Oh yeah it is a good picture but those eyes. :eek:
I could be wrong, but that building in the background looks similar to the ones in Marysville, which the suey sing have a branch. I wonder…
it definately says gung fu people were in america prior to Lau Bun, but i want to know who that guy is…and thats around 1875…Jeong Hung Sing was still alive then.
mano mano, where’d you find that pic?
thanks for posting it.
I found it by accident a few months ago on the Online Archive of California.
I was originally looking information on early American & Filipino boxers.
What I find interesting about the Butterfly knives is they seem to be designed more for stabbing than slashing.
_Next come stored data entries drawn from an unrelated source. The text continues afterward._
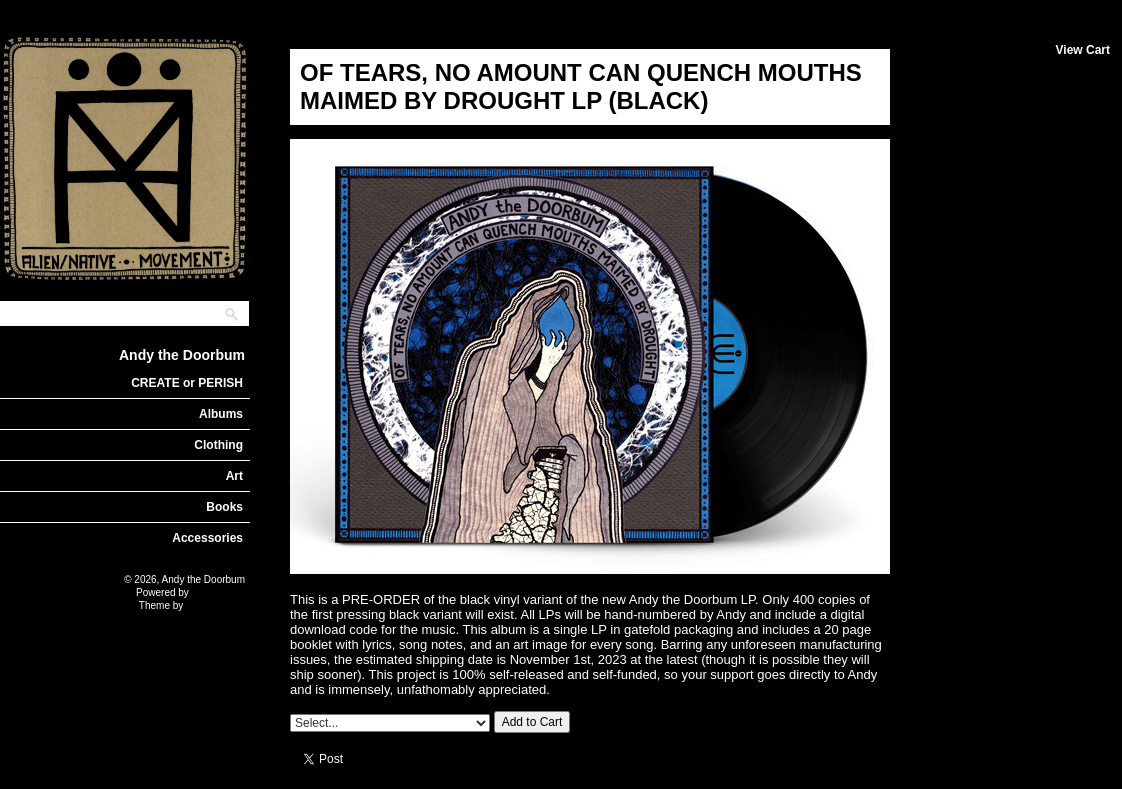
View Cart (1083, 50)
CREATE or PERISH (187, 383)
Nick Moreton (215, 605)
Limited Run (218, 592)
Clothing (218, 445)
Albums (221, 414)
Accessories (207, 538)
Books (224, 507)
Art (234, 476)
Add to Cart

Another interesting thing in the photo is behind him on the ground is a staff & under the staff is what I had originally thought was a tiger fork however there seems to be only one outside prong & some sort of prong or blade under the staff, so what ever the other weapon is a mystery to me.
According to the information on another link it was taken at 678 Mission Street, San Francisco, CA
mission street? isnt that Franks hood?
Im a bit suspicious about that photo. The lighting and picture quality seems a little to good for somehting taken in the late 1800’s or early 1900’s
yeah, thats my hood, and i guess gangster sheets been going on in the mission since 1875!!! hahahaha
no, i think the historical society is on mission street
lol
Frank any idea on how the Chinese population in San Francisco was made up at that time, were they mostly Southern or Northern Chinese.
since mandarin isn’t really used that much in sf, i feel but don’t know for sure that most came from southern china.
but don’t quote me on that
I had a feeling the guy in the photo was southern Chinese when I originally saw the butterfly knives.
It would be nice to think he was CLF however for that time frame he could be of any Southern system CLF, Hung Gar, White Crane or even some unknown family/clan fighting system.
very true very true.
its nice to wonder…but i wish someone could say, hey, thats my uncle…and he did do the ? style of gung fu.
but, yeah, i think southern too.
Yeah definately southern, northern styles don’t use butterfly knives unless it was something added later during more modern times.
overwhelming majority early chinese immigrants to US were from southern China. That’s where they got most of the “coolie” (which is a english transliteration of the Chinese term for bitter labor or people who do hard work) for the railroad construction.
In Iris Chang’s book on early Chinese immigration into the states, she mentioned (If my memory serves) over 60% to 80% of the early immigrants were from Toishan of Guangdong, China. This was pre-wwII immigration. I think that’s where I got that bit of info.